Clever way to avoid execution of classes functions

Hi

I'm writing a game.
I'm structuring the game is such a way that theres several "systems" (that derive from ISystem)

Ex: AssetManagementSystem, WindowSystem, etc.

and I think it would be really cool to also have another kind of systems, for debugging.
So my idea is that theres a class: DebugSystem (that derives from ISystem)

and then every system that should only work when debugging is active, derives from that. (as opposed to ISystem)

Ex: DebugLoggerSystem, DebugStatisticsSystem, etc.

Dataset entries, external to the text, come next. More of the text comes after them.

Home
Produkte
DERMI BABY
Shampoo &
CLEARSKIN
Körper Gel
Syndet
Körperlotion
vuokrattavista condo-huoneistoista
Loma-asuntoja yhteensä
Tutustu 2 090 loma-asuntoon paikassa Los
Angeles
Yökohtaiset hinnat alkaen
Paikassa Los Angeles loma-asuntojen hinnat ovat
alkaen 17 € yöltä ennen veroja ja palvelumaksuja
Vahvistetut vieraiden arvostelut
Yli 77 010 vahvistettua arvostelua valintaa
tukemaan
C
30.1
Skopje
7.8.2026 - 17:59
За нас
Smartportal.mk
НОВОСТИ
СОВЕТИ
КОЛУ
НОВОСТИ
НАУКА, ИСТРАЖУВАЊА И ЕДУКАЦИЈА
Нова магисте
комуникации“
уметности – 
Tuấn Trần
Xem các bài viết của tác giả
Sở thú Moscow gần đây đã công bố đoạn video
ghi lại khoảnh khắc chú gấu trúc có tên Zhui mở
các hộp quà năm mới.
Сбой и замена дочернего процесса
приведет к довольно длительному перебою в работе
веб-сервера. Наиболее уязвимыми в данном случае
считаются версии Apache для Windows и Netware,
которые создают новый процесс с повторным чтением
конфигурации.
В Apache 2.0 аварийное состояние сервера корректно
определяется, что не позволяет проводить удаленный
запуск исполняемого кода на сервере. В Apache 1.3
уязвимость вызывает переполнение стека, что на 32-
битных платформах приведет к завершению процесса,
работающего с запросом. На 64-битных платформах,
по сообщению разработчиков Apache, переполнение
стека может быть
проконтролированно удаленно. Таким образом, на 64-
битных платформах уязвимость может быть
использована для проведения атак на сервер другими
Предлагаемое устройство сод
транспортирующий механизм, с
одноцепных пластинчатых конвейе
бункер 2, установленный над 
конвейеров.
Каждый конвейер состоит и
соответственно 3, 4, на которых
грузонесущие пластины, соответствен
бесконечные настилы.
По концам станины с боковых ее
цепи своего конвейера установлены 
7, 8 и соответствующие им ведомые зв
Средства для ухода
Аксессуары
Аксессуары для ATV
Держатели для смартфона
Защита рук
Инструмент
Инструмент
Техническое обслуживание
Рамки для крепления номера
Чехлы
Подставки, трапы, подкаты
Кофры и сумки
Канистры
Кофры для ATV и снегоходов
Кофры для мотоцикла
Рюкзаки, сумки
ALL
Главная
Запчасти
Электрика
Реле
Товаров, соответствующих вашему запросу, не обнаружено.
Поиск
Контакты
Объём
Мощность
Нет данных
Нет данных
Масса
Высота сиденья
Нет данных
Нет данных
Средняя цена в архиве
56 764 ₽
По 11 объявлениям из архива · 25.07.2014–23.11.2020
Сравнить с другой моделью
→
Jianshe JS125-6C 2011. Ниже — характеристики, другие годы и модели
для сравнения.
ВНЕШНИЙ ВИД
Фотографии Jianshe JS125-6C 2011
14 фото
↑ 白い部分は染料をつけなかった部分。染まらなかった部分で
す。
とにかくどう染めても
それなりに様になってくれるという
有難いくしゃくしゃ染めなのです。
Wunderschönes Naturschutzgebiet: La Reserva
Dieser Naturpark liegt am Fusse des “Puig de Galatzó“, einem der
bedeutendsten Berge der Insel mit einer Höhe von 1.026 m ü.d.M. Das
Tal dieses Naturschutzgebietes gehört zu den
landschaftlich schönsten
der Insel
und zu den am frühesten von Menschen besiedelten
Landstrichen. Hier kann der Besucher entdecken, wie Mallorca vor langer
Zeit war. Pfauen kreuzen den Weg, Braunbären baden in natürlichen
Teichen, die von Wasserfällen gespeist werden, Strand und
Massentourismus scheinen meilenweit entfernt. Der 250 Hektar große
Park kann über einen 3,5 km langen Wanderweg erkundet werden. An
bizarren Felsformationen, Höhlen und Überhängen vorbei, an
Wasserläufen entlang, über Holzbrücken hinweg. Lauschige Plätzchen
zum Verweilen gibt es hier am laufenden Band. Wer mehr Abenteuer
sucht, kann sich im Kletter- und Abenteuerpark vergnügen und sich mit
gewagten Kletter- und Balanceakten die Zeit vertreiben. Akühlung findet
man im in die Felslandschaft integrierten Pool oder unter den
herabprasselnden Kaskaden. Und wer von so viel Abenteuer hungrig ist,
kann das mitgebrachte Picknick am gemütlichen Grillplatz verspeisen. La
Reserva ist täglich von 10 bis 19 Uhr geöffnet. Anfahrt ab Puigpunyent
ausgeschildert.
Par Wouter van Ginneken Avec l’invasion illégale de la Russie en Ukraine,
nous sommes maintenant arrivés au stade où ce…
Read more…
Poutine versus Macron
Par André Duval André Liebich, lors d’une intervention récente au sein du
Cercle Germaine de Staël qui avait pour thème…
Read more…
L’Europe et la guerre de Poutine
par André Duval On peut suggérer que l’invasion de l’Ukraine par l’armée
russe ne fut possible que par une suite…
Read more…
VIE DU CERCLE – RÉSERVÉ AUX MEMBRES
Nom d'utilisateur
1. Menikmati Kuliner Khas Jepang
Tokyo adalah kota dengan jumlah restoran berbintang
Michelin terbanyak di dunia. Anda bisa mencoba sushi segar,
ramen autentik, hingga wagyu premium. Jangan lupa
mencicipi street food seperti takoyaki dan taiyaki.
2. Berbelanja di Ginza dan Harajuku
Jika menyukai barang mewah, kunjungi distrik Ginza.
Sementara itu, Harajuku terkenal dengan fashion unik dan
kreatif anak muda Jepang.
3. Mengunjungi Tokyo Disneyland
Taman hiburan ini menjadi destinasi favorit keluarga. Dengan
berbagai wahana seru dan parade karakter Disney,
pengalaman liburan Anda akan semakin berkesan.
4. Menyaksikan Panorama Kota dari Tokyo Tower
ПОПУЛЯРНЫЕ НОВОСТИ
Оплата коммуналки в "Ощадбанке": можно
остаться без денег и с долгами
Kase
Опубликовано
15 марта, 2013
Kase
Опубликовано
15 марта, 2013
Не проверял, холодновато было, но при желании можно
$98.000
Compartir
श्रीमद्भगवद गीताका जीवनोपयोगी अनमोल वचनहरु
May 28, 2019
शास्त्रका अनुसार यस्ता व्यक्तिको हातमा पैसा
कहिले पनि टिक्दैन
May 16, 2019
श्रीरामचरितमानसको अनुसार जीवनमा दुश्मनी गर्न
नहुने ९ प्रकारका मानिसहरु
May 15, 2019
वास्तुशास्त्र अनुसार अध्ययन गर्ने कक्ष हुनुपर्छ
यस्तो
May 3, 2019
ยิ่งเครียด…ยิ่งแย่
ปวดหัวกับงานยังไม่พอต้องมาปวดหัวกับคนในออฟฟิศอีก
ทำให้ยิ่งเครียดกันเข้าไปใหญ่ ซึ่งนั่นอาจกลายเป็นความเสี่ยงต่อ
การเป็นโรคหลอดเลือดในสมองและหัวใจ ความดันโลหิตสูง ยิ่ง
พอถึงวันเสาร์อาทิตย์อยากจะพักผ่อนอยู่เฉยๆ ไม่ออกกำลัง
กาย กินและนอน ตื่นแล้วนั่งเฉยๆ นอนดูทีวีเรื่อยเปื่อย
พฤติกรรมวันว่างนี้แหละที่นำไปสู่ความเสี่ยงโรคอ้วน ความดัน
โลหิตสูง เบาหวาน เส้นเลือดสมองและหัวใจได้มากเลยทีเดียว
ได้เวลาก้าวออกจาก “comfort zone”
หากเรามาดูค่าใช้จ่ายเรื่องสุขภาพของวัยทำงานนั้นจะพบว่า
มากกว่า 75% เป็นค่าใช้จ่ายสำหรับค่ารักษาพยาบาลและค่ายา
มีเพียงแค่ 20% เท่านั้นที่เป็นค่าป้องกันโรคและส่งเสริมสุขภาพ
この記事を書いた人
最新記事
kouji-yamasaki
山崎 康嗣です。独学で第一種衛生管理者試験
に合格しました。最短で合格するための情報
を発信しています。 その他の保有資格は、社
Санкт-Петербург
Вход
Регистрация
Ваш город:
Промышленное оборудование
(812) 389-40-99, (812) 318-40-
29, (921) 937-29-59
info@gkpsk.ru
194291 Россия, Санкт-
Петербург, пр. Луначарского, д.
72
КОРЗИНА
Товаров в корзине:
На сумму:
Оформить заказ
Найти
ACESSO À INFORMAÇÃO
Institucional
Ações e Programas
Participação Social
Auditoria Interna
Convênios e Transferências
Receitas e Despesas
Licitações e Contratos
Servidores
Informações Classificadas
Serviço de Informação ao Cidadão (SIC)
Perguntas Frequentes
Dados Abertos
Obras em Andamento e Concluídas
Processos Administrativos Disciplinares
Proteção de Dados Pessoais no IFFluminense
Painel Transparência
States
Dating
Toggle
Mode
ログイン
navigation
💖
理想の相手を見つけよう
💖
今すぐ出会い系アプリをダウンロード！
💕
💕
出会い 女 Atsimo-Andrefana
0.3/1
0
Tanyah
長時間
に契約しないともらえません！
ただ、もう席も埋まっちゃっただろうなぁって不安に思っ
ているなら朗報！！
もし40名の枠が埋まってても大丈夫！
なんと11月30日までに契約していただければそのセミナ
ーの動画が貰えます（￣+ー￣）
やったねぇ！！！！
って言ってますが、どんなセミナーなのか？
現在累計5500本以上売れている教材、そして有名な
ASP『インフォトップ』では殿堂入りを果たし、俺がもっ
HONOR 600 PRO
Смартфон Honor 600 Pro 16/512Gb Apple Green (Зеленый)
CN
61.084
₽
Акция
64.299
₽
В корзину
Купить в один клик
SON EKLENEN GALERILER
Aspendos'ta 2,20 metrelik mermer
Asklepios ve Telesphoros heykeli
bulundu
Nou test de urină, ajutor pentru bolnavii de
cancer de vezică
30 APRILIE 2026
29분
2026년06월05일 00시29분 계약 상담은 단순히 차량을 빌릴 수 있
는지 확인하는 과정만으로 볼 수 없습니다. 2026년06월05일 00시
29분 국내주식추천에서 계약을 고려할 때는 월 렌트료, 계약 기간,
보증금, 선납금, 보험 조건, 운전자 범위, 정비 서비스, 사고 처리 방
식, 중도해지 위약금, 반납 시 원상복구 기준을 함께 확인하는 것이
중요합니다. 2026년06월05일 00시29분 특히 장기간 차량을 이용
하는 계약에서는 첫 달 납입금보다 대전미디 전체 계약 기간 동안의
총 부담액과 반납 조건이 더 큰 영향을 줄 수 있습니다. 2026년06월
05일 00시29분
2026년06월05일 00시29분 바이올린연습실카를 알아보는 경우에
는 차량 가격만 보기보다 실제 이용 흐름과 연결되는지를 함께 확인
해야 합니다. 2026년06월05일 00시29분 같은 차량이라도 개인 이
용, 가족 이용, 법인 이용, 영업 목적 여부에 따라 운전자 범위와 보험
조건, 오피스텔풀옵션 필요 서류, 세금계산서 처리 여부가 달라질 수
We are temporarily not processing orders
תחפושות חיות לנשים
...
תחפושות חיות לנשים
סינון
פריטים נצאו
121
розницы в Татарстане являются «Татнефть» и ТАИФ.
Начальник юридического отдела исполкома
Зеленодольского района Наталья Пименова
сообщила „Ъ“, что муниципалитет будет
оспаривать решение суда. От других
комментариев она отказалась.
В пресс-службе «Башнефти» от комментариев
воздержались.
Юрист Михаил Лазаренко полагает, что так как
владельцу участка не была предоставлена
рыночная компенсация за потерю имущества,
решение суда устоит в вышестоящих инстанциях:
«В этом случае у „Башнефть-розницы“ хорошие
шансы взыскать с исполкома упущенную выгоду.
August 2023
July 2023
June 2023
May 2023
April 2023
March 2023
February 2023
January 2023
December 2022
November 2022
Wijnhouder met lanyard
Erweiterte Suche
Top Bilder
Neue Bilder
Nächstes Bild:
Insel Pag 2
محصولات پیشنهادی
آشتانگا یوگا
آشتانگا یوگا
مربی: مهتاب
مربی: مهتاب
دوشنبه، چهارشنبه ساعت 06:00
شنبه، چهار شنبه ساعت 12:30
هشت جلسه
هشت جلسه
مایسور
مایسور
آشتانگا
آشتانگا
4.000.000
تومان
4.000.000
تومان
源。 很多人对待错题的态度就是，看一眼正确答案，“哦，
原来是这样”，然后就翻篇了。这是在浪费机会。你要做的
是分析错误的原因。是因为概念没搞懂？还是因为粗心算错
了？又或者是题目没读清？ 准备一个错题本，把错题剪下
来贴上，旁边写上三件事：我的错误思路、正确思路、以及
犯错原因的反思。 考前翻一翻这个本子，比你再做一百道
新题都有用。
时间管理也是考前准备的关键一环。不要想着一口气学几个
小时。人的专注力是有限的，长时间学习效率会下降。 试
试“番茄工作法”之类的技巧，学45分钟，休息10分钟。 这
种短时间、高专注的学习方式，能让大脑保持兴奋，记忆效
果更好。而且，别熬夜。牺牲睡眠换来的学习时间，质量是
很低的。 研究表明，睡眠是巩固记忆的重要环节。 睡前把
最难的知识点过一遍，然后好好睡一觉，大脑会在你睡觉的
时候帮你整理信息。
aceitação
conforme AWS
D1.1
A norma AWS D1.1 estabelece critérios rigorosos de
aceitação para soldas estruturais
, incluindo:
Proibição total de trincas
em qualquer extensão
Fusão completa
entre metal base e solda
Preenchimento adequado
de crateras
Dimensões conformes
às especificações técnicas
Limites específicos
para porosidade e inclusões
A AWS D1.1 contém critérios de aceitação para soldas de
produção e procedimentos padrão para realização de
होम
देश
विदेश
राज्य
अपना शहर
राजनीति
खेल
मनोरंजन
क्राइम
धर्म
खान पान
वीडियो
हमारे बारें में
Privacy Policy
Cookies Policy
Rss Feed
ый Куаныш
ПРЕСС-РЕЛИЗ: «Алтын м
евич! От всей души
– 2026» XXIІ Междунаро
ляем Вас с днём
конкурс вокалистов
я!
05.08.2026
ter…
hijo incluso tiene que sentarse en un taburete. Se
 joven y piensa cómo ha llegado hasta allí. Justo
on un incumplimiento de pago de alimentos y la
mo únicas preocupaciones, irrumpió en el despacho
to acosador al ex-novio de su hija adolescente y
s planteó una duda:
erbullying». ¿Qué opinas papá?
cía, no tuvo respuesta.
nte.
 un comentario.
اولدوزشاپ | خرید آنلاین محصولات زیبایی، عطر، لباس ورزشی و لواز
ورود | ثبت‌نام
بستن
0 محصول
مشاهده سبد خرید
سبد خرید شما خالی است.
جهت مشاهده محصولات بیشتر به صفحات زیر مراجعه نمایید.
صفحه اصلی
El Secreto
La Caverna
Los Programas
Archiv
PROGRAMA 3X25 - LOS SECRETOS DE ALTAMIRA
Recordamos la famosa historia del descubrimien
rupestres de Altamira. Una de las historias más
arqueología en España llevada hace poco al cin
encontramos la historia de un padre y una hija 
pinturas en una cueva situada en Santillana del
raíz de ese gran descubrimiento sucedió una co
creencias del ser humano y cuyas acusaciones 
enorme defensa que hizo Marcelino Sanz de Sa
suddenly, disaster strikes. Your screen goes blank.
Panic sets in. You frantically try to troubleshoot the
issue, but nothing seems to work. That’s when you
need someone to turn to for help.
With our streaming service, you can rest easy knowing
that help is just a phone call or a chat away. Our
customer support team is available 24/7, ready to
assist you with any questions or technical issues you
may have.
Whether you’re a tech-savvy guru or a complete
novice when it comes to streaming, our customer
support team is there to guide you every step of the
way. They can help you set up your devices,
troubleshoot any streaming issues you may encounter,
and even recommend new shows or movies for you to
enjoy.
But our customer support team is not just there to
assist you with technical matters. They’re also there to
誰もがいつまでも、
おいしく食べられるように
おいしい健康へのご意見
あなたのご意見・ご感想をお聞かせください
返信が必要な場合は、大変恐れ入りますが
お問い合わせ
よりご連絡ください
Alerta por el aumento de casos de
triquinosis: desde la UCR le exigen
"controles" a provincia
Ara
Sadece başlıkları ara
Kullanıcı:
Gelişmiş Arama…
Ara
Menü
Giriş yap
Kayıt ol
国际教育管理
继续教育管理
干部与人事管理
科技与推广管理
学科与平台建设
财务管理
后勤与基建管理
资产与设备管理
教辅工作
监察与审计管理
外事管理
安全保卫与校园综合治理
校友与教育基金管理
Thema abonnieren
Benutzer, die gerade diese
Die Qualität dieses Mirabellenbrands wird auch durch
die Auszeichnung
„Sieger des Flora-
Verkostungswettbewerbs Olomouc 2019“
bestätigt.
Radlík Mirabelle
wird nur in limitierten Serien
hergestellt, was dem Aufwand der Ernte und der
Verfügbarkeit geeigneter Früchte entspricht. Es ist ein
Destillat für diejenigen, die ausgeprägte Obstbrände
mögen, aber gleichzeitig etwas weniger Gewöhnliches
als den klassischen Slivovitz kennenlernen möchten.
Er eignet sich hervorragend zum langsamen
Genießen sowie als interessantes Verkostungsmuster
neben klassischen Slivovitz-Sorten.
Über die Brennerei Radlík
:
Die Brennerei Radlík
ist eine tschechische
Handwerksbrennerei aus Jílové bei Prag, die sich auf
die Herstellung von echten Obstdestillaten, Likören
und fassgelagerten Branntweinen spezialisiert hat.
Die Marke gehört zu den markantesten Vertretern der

My first idea was to have a bool "Debug" in the DebugSystem base class, that i could then set to true and false.

But the thing i dont like about that, is that i then manually have to check this bool in every single debug system
(Ex DebugLoggerSystem's Log function has to check as well as DebugStatisticsSystem's update function)

So I was wondering if there is some sort of clever way to make it so that: if any function of a class that derives from DebugSystem is called then it is simply ignored. (if debugging is disabled)

(So, this way i wont have to manually add code to not execute functions when debugging is disabled in every single debug system)

Thanks :)
Last edited on
Using inheritance to add orthogonal functionality is very poorly supported in languages like C++ and Java - languages which have somehow managed to kludge a semblance of object-oriented-programming atop a rigidly static type system.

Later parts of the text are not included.